Green Fire, a Wisconsin non-profit organization, says its mission is to “protect Wisconsin’s conservation heritage” by “promoting science-based management of its natural resources,” but recently , issued a report that congressional and state agencies were under malicious control. Powerful lobbyists led by Wisconsin manufacturers and commerce.
Green Fire says the result will paralyze efforts to protect natural resources and human health, leading to what the group calls a “public health crisis.”
report, “Power Imbalance: How Wisconsin Fails Its Citizens in Conserving Natural Resources and Protecting the Environment”documents how rule changes initiated in 2011 and continuing to this day have overturned the ability of rule-setting bodies and stifled public input. Although the report didn’t say so, Wisconsin’s largest business lobby group, Wisconsin Manufacturers and Commerce, and its allies are the de facto government given the powers they hold. It is a unit and has hardly been scrutinized.
Green Fire’s Fred Clarke and Paul Heinen told The Examiner that rulemaking in an institution where citizens are firmly involved is often squashed by simple dissent by lobbyists who have the ears of legislative leaders. As a result, citizen input is trending downward, and state laws such as Wisconsin’s nationally recognized groundwater quality law are being circumvented or ignored, they say. This has accelerated the spread of so-called permanent chemicals (perfluoroalkyl and polyfluoroalkyl (PFAS)) associated with cancer and other diseases. Nitrates, found in groundwater throughout the state, primarily from agricultural sources, are also relevant to a growing list of health concerns. The power of local governments to deal with the siting and operation of confined animal feeding facilities (CAFOs) and frac sand mines has been crushed by the Republican majority in Congress for decades, according to the report.
Meanwhile, Congress has rejected Gov. Tony Evers’ appointments of civic groups, leaving more than 100 appointees for former Gov. Scott Walker’s term to expire. One example is Fred Plain of Wausau, a holdover on the Natural Resources Board, a self-proclaimed “dung in the water” who refused to leave the board, thus retaining the majority Walker-appointed. increase.
All of this leads to the question, “What can I do?” Green Fire’s report includes a set of recommendations.
Many of the proposed legislative changes focus on the Joint Committee on the Review of Administrative Regulations (JCRAR). JCRAR is given unprecedented authority to overwhelm agency regulations with little or no notice and without public input. Green Fire recommends that the Commission at least hold public hearings and seek public testimony on the administrative rules it chooses to adopt under active review. He of her JCRAR hearing on the rule must give public notice five days in advance, and must solicit testimony from staff of government agencies that participated in the development of the rule and from citizens leading advisory groups.
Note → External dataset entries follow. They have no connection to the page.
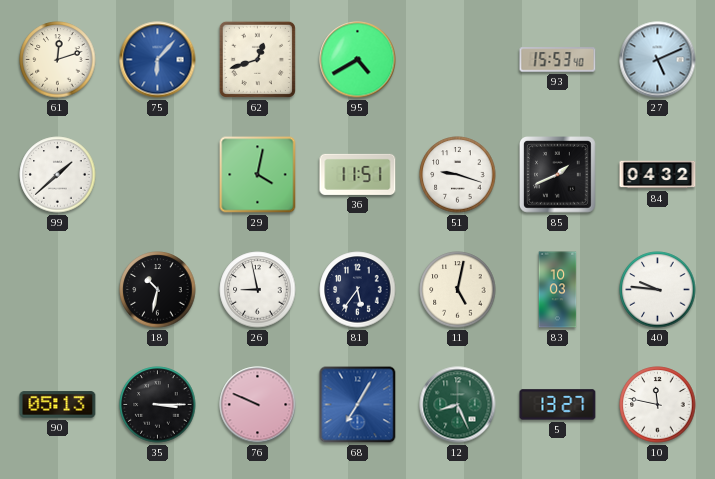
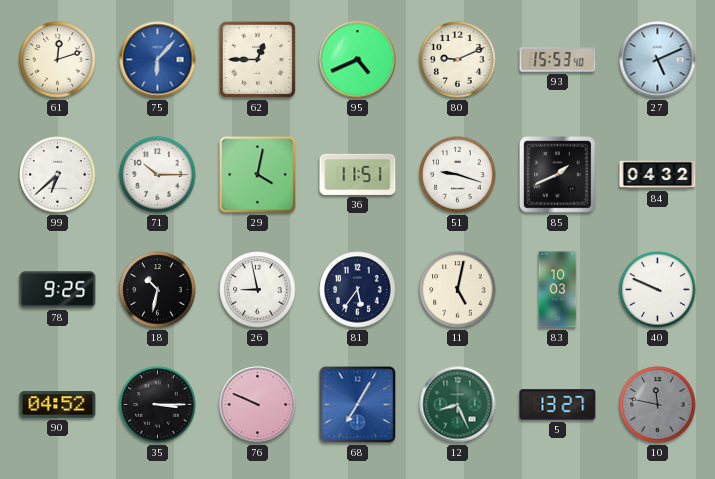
62: 12:42 -> 12:45
95: 4:40 -> 4:41
80: none -> 9:11
99: 1:38 -> 6:38
71: none -> 10:15
78: none -> 9:25
40: 9:46 -> 9:49
90: 05:13 -> 04:52
10 dial: white -> grey
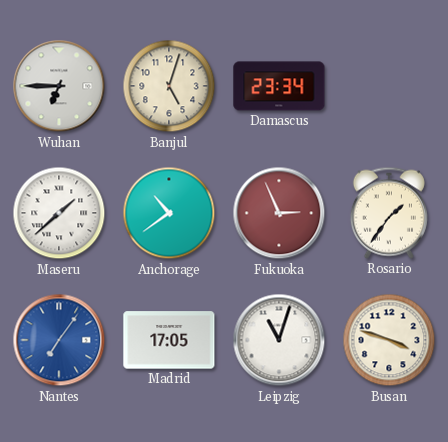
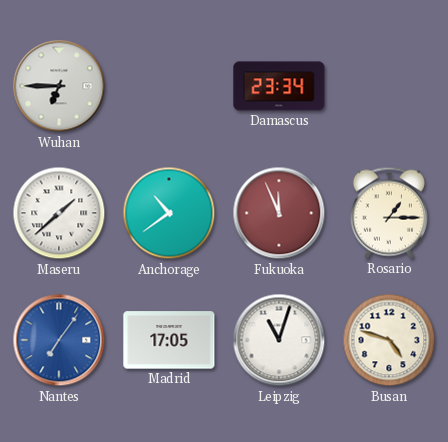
Banjul: 5:03 -> none
Fukuoka: 2:56 -> 11:56
Rosario: 1:36 -> 1:15
Busan: 3:48 -> 4:48
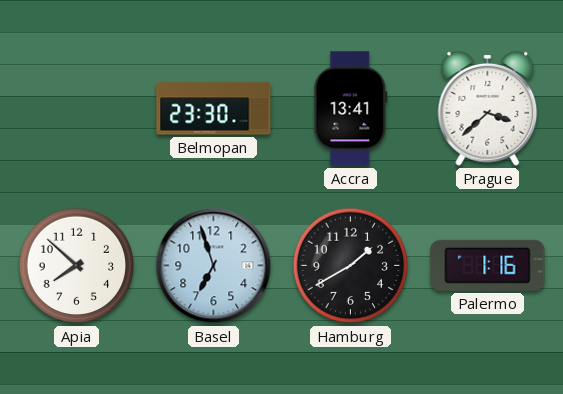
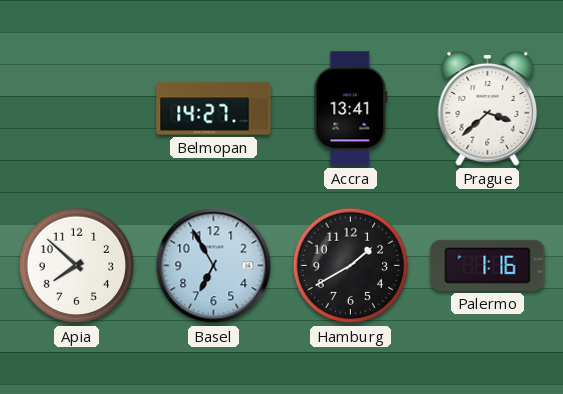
Belmopan: 23:30 -> 14:27
Basel: 6:57 -> 6:55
Green Fire also recommends that permanent blocking of the rules should only be done by legislation introduced and passed by both houses.
Economic impact analysis could delay rulemaking if the cost to affected businesses is determined to be $10 million over two years. Current legislation does not provide for balancing by evaluating and comparing the environmental and public health economic benefits from the proposed rule. The Green Fire report includes recommendations to remedy this imbalance by removing the estimated cost cap.
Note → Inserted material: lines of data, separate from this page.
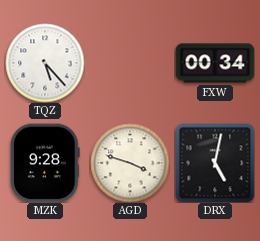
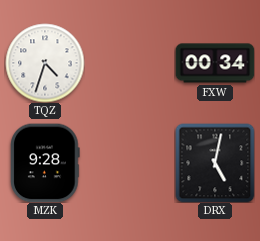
TQZ: 5:23 -> 4:33
AGD: 3:48 -> none
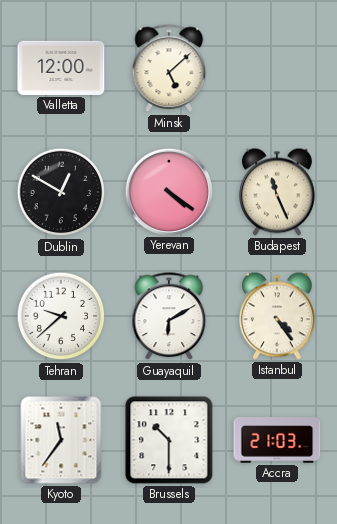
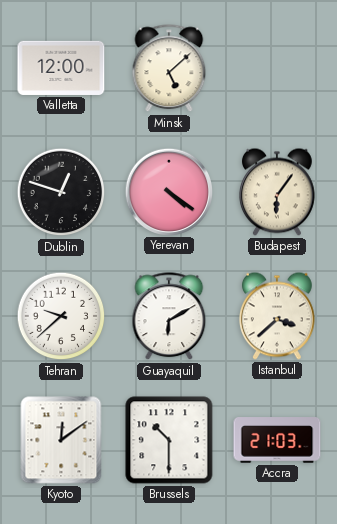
Dublin: 12:50 -> 12:48
Budapest: 11:26 -> 6:06
Istanbul: 4:24 -> 3:38
Kyoto: 11:36 -> 12:09
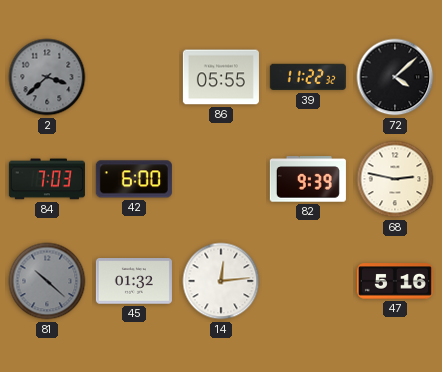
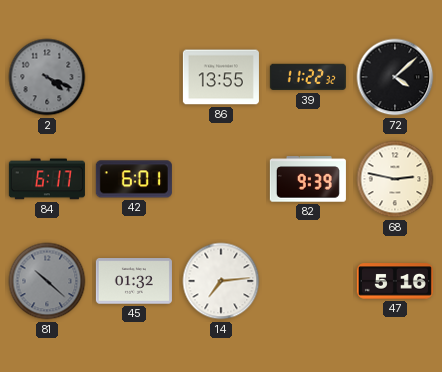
2: 3:38 -> 4:19
86: 05:55 -> 13:55
84: 7:03 -> 6:17
42: 6:00 -> 6:01
14: 12:14 -> 7:14
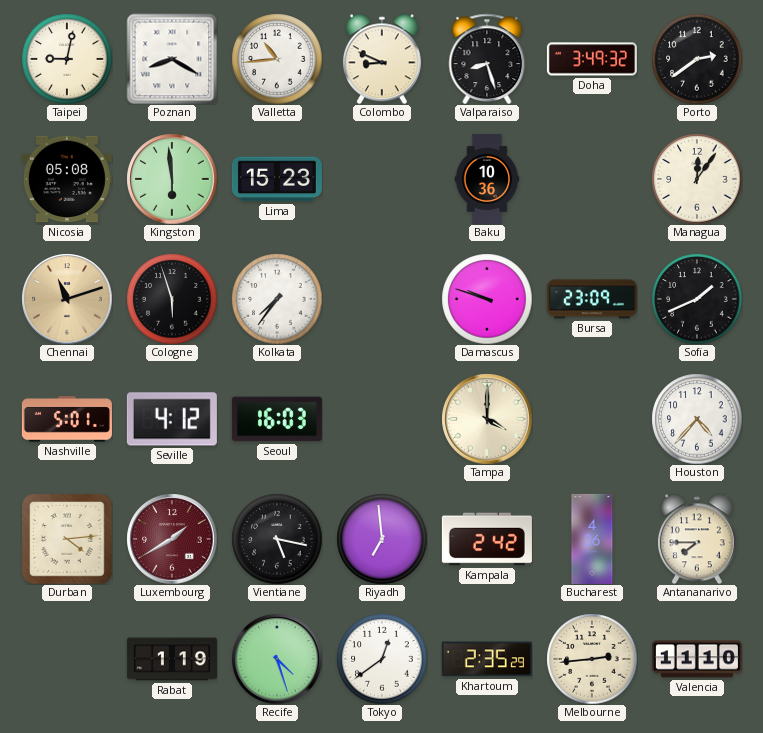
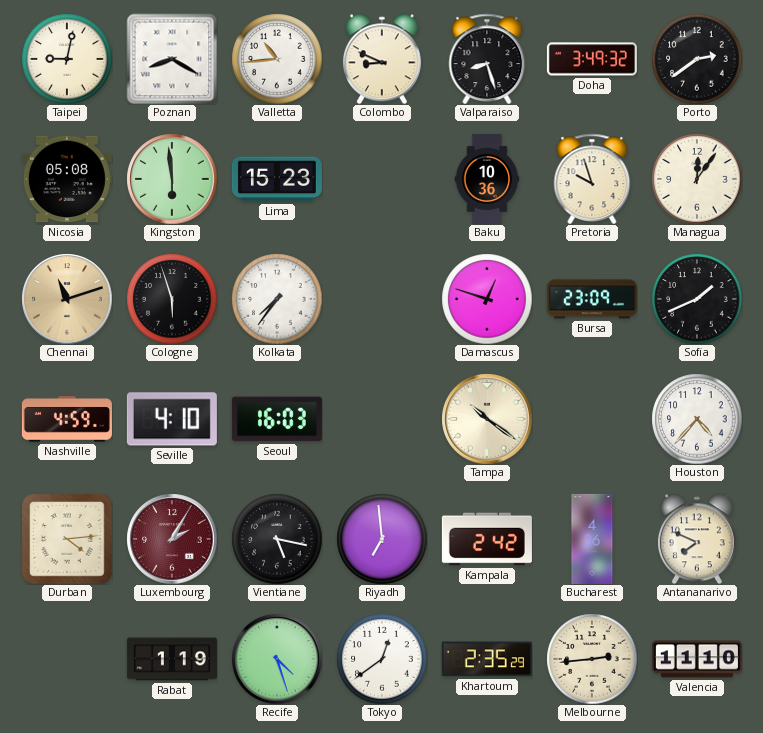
Pretoria: none -> 9:57
Damascus: 9:48 -> 12:48
Nashville: 5:01 -> 4:59
Seville: 4:12 -> 4:10
Tampa: 4:00 -> 10:21
Luxembourg: 1:40 -> 2:05
Antananarivo: 7:45 -> 7:49
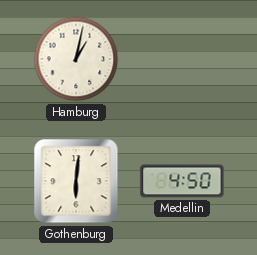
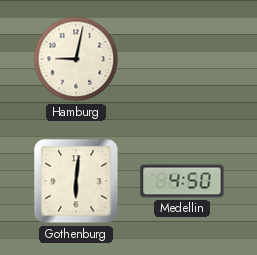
Hamburg: 1:02 -> 9:02
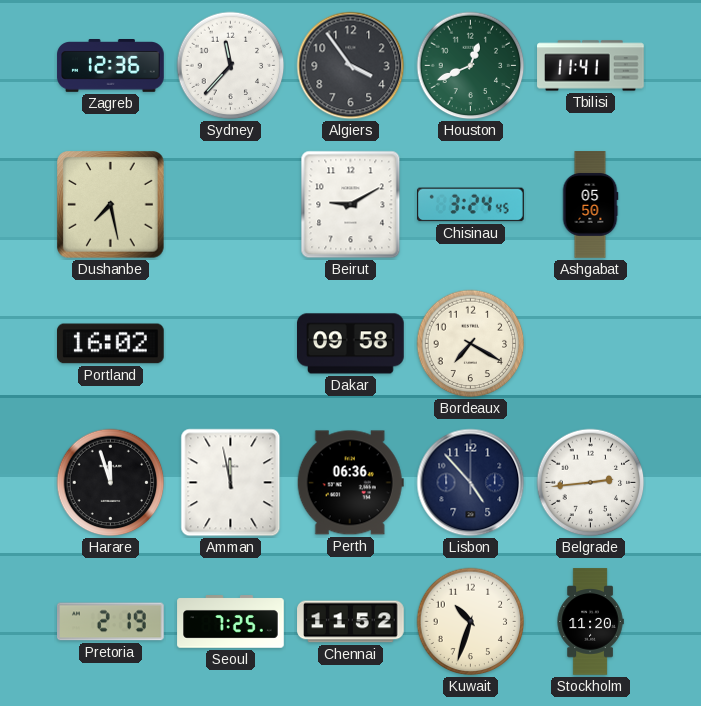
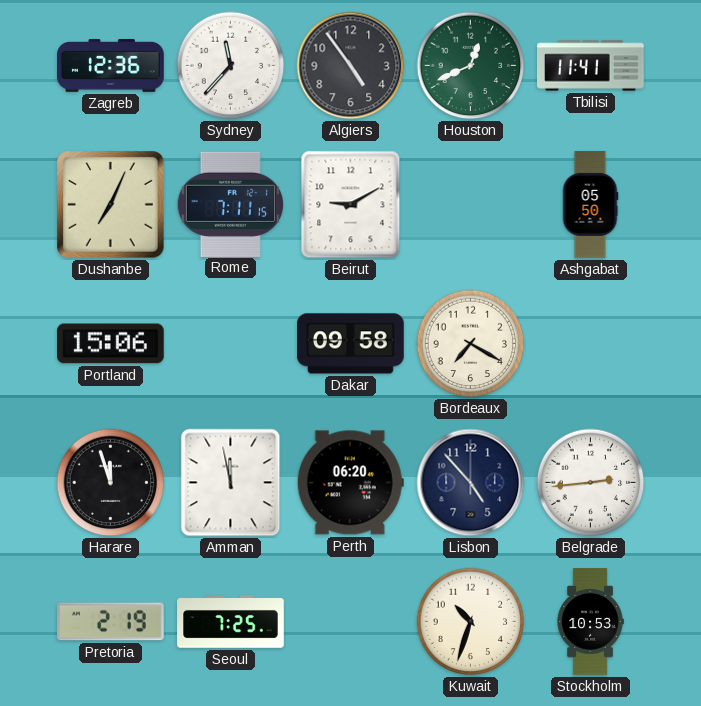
Algiers: 3:54 -> 4:54
Dushanbe: 7:28 -> 7:04
Rome: none -> 7:11
Chisinau: 3:24 -> none
Portland: 16:02 -> 15:06
Perth: 06:36 -> 06:20
Chennai: 11:52 -> none
Stockholm: 11:20 -> 10:53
Green Fire says states must give equal weight to the evaluation of the anticipated avoided costs or direct benefits as a result of environmental regulations. It adds that it must be included where non-monetary or non-quantifiable environmental benefits are relevant. However, in many cases the avoided costs and actual economic benefits can be calculated. Today they are market leaders in everything from wetlands to carbon to water quality improvement.
Several recommendations focus on restoring local control, which has been steadily eroding over the past decade. Green Fire advocates allowing local regulations on the location of non-metallic (fraxand) mining. It also proposes to authorize and expand county authority to deploy or regulate CAFOs. It also encourages county-level authority to set coastal standards above state standards and allows for county regulation of existing coastal structures.
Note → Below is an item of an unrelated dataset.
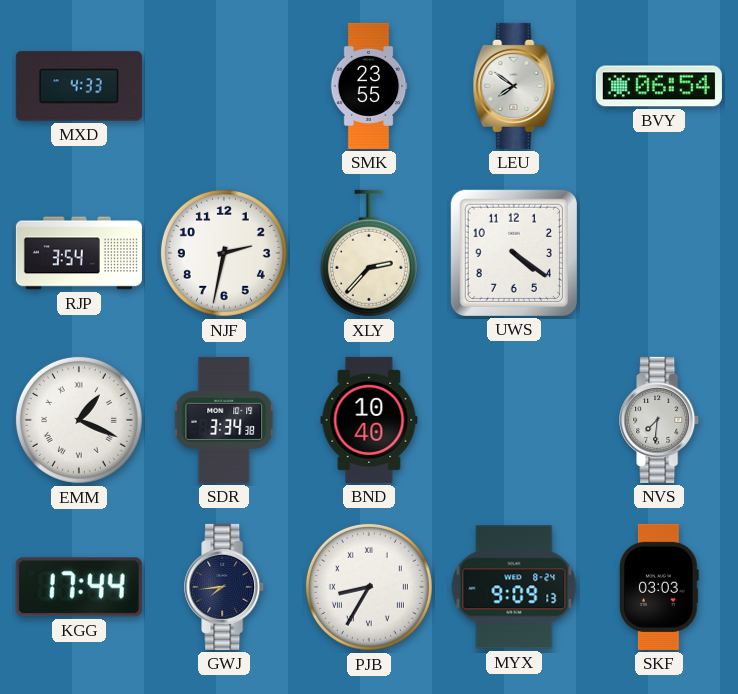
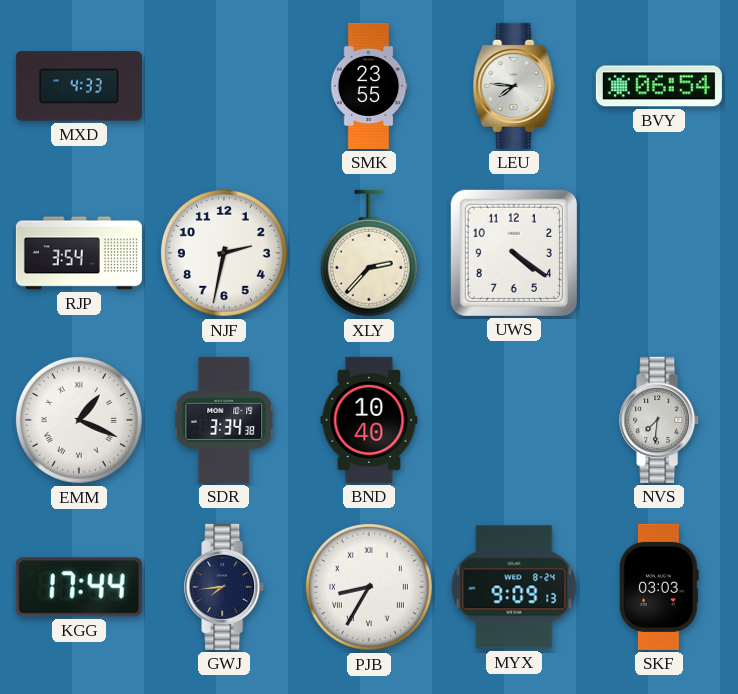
LEU: 7:51 -> 7:46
To address squatting by expired appointees of civil commissions, Green Fire is proposing a statute to clarify that members of appointed bodies vacate seats as soon as their terms expire. increase. You can call this the “poop in water” rule. The Governor may, at his discretion, make temporary alternate appointments for up to 60 days without being conditional on the approval of the state Senate, and the Senate may hold hearings and appoint permanent representatives within his 60 days of appointment. We need to take action on appointments.
There are a few points worth noting throughout all of this. Green Fire focused on the impact of the rule in the natural resources and public health sectors, but the same power imbalance exists in all state rulemaking. While the recommendations are unlikely to pass in the current environment, they are common-sense, citizen-focused changes that will restore some balance to a system that is currently in the grip of financial interests.
Finally, let’s take a quick look at the current situation. A handful of powerful financial players tightly control the state government. In a so-called democracy, does that sound like a good idea?